*TASK BRIEF*:
An exact transcription of all the records below is required, without any images.

*ENTRIES SUPPLIED*:
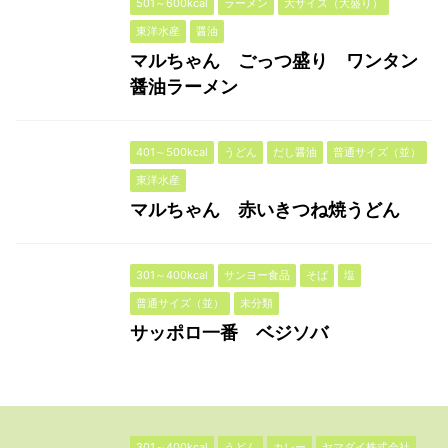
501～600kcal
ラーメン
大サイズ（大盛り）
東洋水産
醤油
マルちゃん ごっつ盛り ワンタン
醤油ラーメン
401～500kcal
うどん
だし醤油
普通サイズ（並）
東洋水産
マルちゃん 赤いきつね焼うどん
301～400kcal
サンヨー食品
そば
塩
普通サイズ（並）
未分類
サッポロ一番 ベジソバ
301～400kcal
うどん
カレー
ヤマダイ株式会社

*RESPONSE BELOW*:
501～600kcal
ラーメン
大サイズ（大盛り）
東洋水産
醤油
マルちゃん ごっつ盛り ワンタン
醤油ラーメン
401～500kcal
うどん
だし醤油
普通サイズ（並）
東洋水産
マルちゃん 赤いきつね焼うどん
301～400kcal
サンヨー食品
そば
塩
普通サイズ（並）
未分類
サッポロ一番 ベジソバ
301～400kcal
うどん
カレー
ヤマダイ株式会社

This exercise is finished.